EXERCISE INSTRUCTIONS –
Only the text belongs in the copy: retype each record exactly as it appears.

Saved data entries –
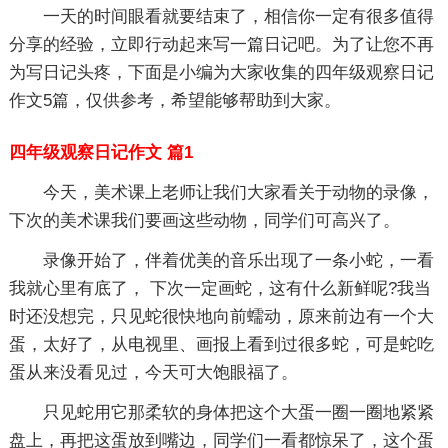
一天的时间眼看就要结束了，相信你一定有很多值得
分享的经验，立即行动起来写一篇日记吧。为了让您不再
为写日记头疼，下面是小编为大家收集的四年级观察日记
作文5篇，仅供参考，希望能够帮助到大家。
四年级观察日记作文 篇1
今天，美术课上老师让我们大家看关于动物的录像，
下次的美术课我们要画这些动物，同学们可高兴了。
录像开始了，伴着优美的音乐出现了一条小蛇，一看
我就心里有底了， 下次一定画蛇，这有什么新鲜呢?我当
时还没想完，只见蛇很快地向前蠕动，原来前边有一个大
蛋，太好了，从电视里、画报上看到过很多蛇，可是蛇吃
蛋从来没看见过，今天可大饱眼福了。
只见蛇用它那柔软的身体把这个大蛋一圈一圈地紧紧
盘上，再把这蛋放到嘴边，同学们一看都惊呆了，这个蛋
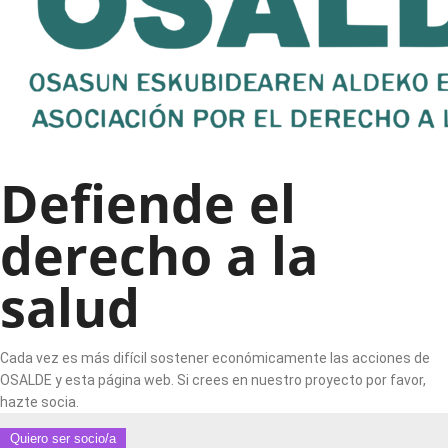
Defiende el
derecho a la
salud
Cada vez es más difícil sostener económicamente las acciones de
OSALDE y esta página web. Si crees en nuestro proyecto por favor,
hazte socia.
Quiero ser socio/a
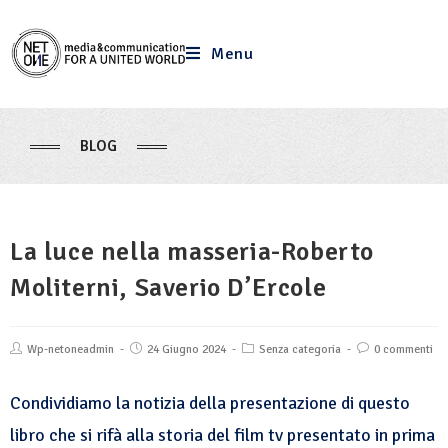
Menu
BLOG
La luce nella masseria-Roberto
Moliterni, Saverio D’Ercole
Wp-netoneadmin
24 Giugno 2024
Senza categoria
0 commenti
Condividiamo la notizia della presentazione di questo
libro che si rifà alla storia del film tv presentato in prima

OUTPUT OF THE EXERCISE –
一天的时间眼看就要结束了，相信你一定有很多值得
分享的经验，立即行动起来写一篇日记吧。为了让您不再
为写日记头疼，下面是小编为大家收集的四年级观察日记
作文5篇，仅供参考，希望能够帮助到大家。
四年级观察日记作文 篇1
今天，美术课上老师让我们大家看关于动物的录像，
下次的美术课我们要画这些动物，同学们可高兴了。
录像开始了，伴着优美的音乐出现了一条小蛇，一看
我就心里有底了， 下次一定画蛇，这有什么新鲜呢?我当
时还没想完，只见蛇很快地向前蠕动，原来前边有一个大
蛋，太好了，从电视里、画报上看到过很多蛇，可是蛇吃
蛋从来没看见过，今天可大饱眼福了。
只见蛇用它那柔软的身体把这个大蛋一圈一圈地紧紧
盘上，再把这蛋放到嘴边，同学们一看都惊呆了，这个蛋
Defiende el
derecho a la
salud
Cada vez es más difícil sostener económicamente las acciones de
OSALDE y esta página web. Si crees en nuestro proyecto por favor,
hazte socia.
Quiero ser socio/a
Menu
BLOG
La luce nella masseria-Roberto
Moliterni, Saverio D’Ercole
Wp-netoneadmin
24 Giugno 2024
Senza categoria
0 commenti
Condividiamo la notizia della presentazione di questo
libro che si rifà alla storia del film tv presentato in prima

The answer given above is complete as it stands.